As advancements in neuroscience pave the way for scientists to examine the brain more clearly, we are experiencing a paradigm shift in understanding how the brain works. Scientists are now seeing the brain as a vast circuit of interconnected networks, rather than as separate regions that communicate linearly. This new understanding is transforming psychiatry, as researchers shift away from psychiatric drug development to more innovative treatments for mental illness, using technologies like deep brain stimulation.

The majority of psychiatric drugs were developed in the 1950s and 60s, writes Steven Hyman, former head of the National Institutes of Mental Health.

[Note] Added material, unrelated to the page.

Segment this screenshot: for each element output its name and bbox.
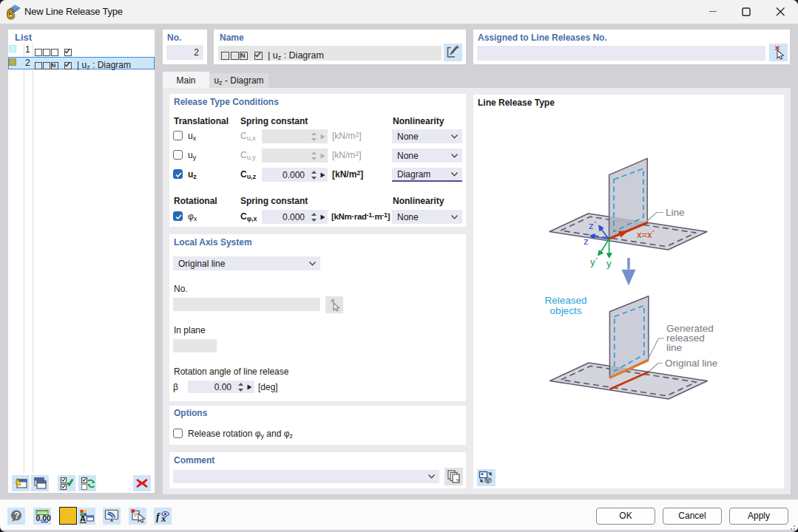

Although new drugs have been developed in the last half century, little improvement has been made in their effectiveness. Today’s psychiatric drugs, Hyman writes, target the same processes in the brain as the drugs developed in the 1960s and do little to treat the underlying causes of mental illnesses.

Expanding on this issue, Gary Greenberg, author of The Book of Woe: the DSM and the Unmasking of Psychiatry, writes in a recent New Yorker blog that starting in 1990s, scientists determined that the popular class of anti-depressants, selective serotonin reuptake inhibitors (e.g. Prozac, Zoloft, etc) do not fully address the underlying causes of depression. These drugs allow serotonin, a neurotransmitter associated with mood, to remain in high levels in the brain, relieving patients from symptoms of depression. But many patients did not respond to the drugs and numerous studies involving placebos failed to show any significant effect. Mental illness, it turned out, is apparently caused by something more complex than the widely accepted theory of ‘chemical imbalance.’

A combination of stagnation in developing novel psychiatric drugs and the flood of new research in neuroscience has led major research institutes to start rethinking their funding strategies.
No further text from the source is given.